• _Task directions_:
From the listing below, copy each line that holds "NEXT".

• _Material provided_:
****

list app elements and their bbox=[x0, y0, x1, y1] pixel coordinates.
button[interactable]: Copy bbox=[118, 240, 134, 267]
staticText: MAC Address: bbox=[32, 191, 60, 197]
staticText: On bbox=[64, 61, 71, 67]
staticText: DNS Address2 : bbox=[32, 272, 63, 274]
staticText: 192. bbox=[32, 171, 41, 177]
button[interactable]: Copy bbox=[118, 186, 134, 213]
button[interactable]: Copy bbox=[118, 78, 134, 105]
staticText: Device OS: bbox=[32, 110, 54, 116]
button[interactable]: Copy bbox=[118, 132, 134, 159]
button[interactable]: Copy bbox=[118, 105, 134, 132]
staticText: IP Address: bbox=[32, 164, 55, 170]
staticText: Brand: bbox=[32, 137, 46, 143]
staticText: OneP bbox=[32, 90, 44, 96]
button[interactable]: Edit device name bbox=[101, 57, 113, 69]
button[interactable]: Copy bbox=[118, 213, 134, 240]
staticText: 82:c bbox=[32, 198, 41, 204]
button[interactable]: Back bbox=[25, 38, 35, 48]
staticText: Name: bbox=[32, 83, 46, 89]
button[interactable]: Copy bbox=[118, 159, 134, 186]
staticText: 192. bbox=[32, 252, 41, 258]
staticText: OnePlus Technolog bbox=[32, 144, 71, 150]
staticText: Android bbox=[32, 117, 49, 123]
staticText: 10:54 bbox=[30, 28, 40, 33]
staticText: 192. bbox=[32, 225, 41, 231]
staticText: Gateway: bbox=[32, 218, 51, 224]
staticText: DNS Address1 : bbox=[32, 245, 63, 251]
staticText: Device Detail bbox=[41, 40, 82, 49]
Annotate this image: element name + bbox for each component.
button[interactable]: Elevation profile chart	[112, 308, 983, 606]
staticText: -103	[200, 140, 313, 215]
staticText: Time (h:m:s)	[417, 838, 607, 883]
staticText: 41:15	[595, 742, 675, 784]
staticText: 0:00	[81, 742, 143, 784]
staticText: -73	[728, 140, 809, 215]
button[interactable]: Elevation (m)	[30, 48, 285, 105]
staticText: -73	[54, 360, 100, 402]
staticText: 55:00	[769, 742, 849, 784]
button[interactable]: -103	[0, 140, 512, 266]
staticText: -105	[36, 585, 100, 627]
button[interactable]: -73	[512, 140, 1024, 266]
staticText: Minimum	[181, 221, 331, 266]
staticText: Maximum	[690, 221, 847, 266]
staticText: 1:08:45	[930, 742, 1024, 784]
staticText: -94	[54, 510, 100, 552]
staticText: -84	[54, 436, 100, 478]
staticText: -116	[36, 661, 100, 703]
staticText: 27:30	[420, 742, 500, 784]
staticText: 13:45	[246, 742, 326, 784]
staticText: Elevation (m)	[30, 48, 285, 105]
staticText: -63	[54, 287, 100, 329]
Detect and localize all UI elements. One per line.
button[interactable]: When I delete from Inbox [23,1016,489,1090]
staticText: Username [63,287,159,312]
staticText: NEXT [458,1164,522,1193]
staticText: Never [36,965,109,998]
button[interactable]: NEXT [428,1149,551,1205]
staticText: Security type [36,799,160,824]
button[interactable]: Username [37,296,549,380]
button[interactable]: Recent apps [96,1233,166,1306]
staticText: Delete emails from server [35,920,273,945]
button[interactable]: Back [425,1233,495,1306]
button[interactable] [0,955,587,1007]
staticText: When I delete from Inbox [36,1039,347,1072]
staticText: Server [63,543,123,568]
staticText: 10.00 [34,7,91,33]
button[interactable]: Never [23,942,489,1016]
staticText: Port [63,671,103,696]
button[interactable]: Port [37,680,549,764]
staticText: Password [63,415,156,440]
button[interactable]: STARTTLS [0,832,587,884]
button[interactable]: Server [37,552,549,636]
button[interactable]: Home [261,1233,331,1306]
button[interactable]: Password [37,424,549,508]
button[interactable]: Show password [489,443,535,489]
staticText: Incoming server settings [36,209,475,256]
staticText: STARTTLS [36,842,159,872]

****

• _Written answer_:
staticText: NEXT [458,1164,522,1193]
button[interactable]: NEXT [428,1149,551,1205]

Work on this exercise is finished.